● WHAT YOU HAVE TO DO
Look for the string "Spark" in the data below, and copy each line that holds it.

##### SUPPLIED INFORMATION #####

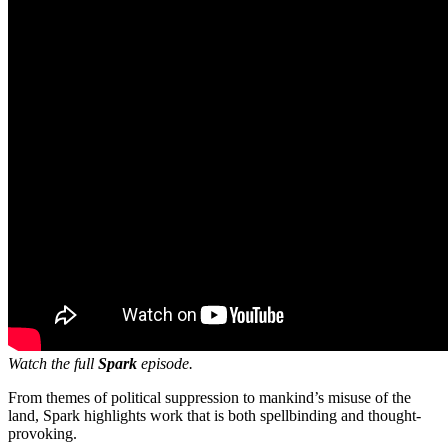
Watch the full
Spark
episode.
From themes of political suppression to mankind’s misuse of the
land, Spark highlights work that is both spellbinding and thought-
provoking.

#####

● EXERCISE SOLUTION
Spark
land, Spark highlights work that is both spellbinding and thought-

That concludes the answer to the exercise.